All the data that follows should be repeated exactly, without a single picture.

──────── Provided data ────────

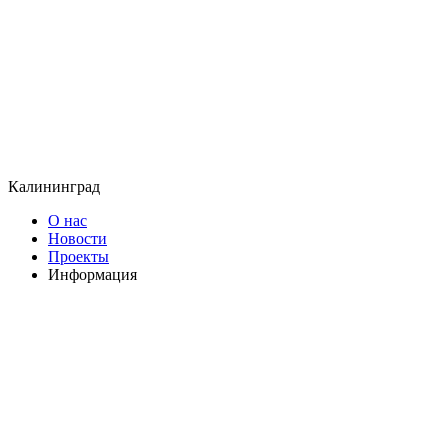
Калининград
О нас
Новости
Проекты
Информация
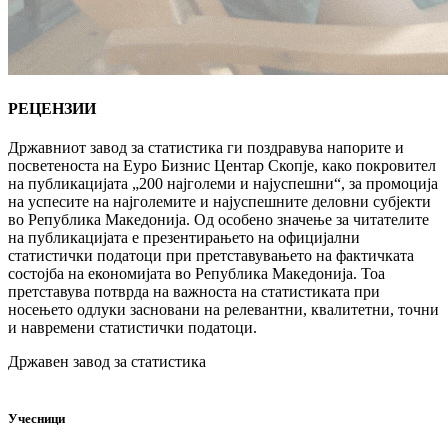
РЕЦЕНЗИИ
Државниот завод за статистика ги поздравува напорите и
посветеноста на Еуро Бизнис Центар Скопје, како покровител
на публикацијата „200 најголеми и најуспешни“, за промоција
на успесите на најголемите и најуспешните деловни субјекти
во Република Македонија. Од особено значење за читателите
на публикацијата е презентирањето на официјални
статистички податоци при претставувањето на фактичката
состојба на економијата во Република Македонија. Тоа
претставува потврда на важноста на статистиката при
носењето одлуки засновани на релевантни, квалитетни, точни
и навремени статистички податоци.
Државен завод за статистика
Учесници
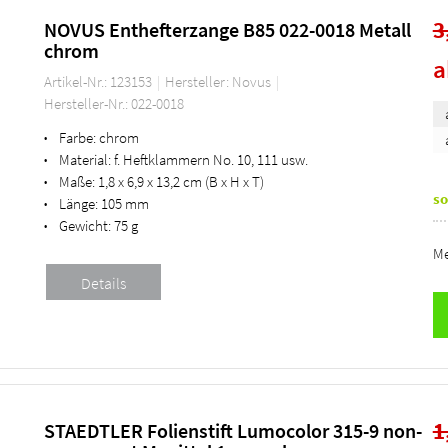
3
NOVUS Enthefterzange B85 022-0018 Metall
chrom
Artikel-Nr.: 123153
Hersteller: Novus
Hersteller-Nr.: 022-0018
Farbe:
chrom
•
Material:
f. Heftklammern No. 10, 111 usw.
•
Maße:
1,8 x 6,9 x 13,2 cm (B x H x T)
•
so
Länge:
105 mm
•
Gewicht:
75 g
•
Me
1
STAEDTLER Folienstift Lumocolor 315-9 non-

────────

• **Output of the task**
Калининград
О нас
Новости
Проекты
Информация
РЕЦЕНЗИИ
Државниот завод за статистика ги поздравува напорите и
посветеноста на Еуро Бизнис Центар Скопје, како покровител
на публикацијата „200 најголеми и најуспешни“, за промоција
на успесите на најголемите и најуспешните деловни субјекти
во Република Македонија. Од особено значење за читателите
на публикацијата е презентирањето на официјални
статистички податоци при претставувањето на фактичката
состојба на економијата во Република Македонија. Тоа
претставува потврда на важноста на статистиката при
носењето одлуки засновани на релевантни, квалитетни, точни
и навремени статистички податоци.
Државен завод за статистика
Учесници
3
NOVUS Enthefterzange B85 022-0018 Metall
chrom
Artikel-Nr.: 123153
Hersteller: Novus
Hersteller-Nr.: 022-0018
Farbe:
chrom
•
Material:
f. Heftklammern No. 10, 111 usw.
•
Maße:
1,8 x 6,9 x 13,2 cm (B x H x T)
•
so
Länge:
105 mm
•
Gewicht:
75 g
•
Me
1
STAEDTLER Folienstift Lumocolor 315-9 non-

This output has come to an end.